Link: https://twitter.com/shodanhq/status/1198033142130581505
Jak widać, jest to wręcz taka pigułka, bez zbędnego lukrowania. Mam nadzieję, że taki format spotka się z ciepłym przyjęciem. A tym samym lista subskrybentów po tej testowej (otwierającej) wiadomości tego typu zmniejszy się maksymalnie o 30% (na podstawie pierwszych statystyk widzę, że jest szansa nawet na lepszy wynik ;-)).


- Wtyczka BackWPup w wersji 5.x to doskonały przykład, jak wylać dziecko z kąpielą i z relatywnie świetnego narzędzia zrobić właściwie bezwartościowego gniota - 1970-01-01
- Testowy przelew w Bitcoinach z najniższą prowizją, czyli krótka historia o tym, jak zamroziłem BTC na (ponad) rok - 1970-01-01
- Nowy system kopii zapasowych w Home Assistant 2025.1 to zapewne krok w dobrym kierunku, ale zdecydowanie przedwczesny - 1970-01-01
Takie mini newsy będą dostępne tylko na malingu (w treści) czy tylko maling będzie o nich powiadamiany?
Hm… By odpowiedzieć totalnie szczerze, to musiałbym zdradzić drugi pomysł na „dystrybucję” tych informacji, ale to jeszcze nie ten moment. Więc uznajmy, że na obecną chwilę raczej tylko w Newsletterze. Na stronie, jako artykuły już robiłem kilka podejść i… strasznie dużo pracy „dookoła”, czyli tagi itp., więc prędzej czy później rezygnowałem. Gdzieś tam mam napisany moduł czegoś w stylu „link-bloga”, ale… Więc może jeszcze kiedyś ew. do tego pomysłu wrócę… Bo chyba jednak zamiast takiego zestawienia – artykuł – lepiej napisać jeden czy nawet dwa normalne artykuły.
W przypadku Newslettera (czy tej drugiej formy/formuły, która może niebawem… ;-)) nie mam tej otoczki. Choć pewnym minusem może być to, że tutaj będę musiał dać większą selekcję, choćby po to, by nie zasypać wiadomościami skrzynek subskrybentów. No i to też w pewnym sensie może (czasem) być pewnego rodzaju bonusem dla tych, co zdecydowali się zapisać na nasz Newsletter.
Ale to wszystko kwestia rozwojowa… W dużej mierze wynikająca z potrzeby „rozgrzania listy”. I temu też ma służyć kolejny pomysł z Newsletterem, który powinien wystartować najpóźniej na początku grudnia, i – patrząc m.in. na statystyki – powinien się spodobać. Również mi, bo będzie dla mnie dodatkową motywacją by w końcu… ;-)
Ja nigdy nie przepadałem za newsletterami, zawsze jak coś to RSS.

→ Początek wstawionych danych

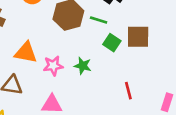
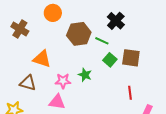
pink star: (53, 66) -> (63, 81), moved
red line: (128, 91) -> (130, 93), moved

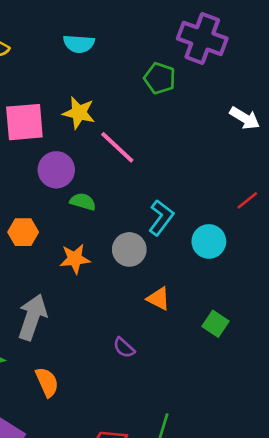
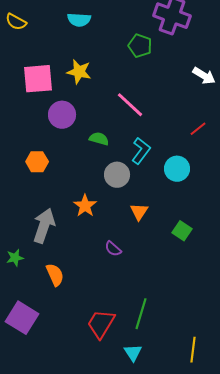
pink line: (117, 147) -> (130, 105), moved
red line: (247, 200) -> (198, 129), moved
green semicircle: (83, 202) -> (99, 139), moved
orange star: (75, 259) -> (85, 206), moved, turned -30
orange triangle: (158, 299) -> (139, 212), turned 36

Dla mnie RRS to też podstawowy kanał. Ale korzystam też z kilku newsletterów, czy nawet Twitter jest OK, jeśli chodzi o informacje, zwłaszcza zagraniczne… I jeśli chcesz śledzić artykuły publikowane na stornie, to RSS cały czas będzie najlepszym wyborem. Natomiast część aktywności pójdzie do newslettera, bo tak będzie mi wygodniej, do tego subskrybenci dostaną bonus. Zwłaszcza że do tej pory traktowałem go trochę po macoszemu, powiedzmy, że na równi z FB, gdzie głównie szły powiadomienia o nowych artykułach.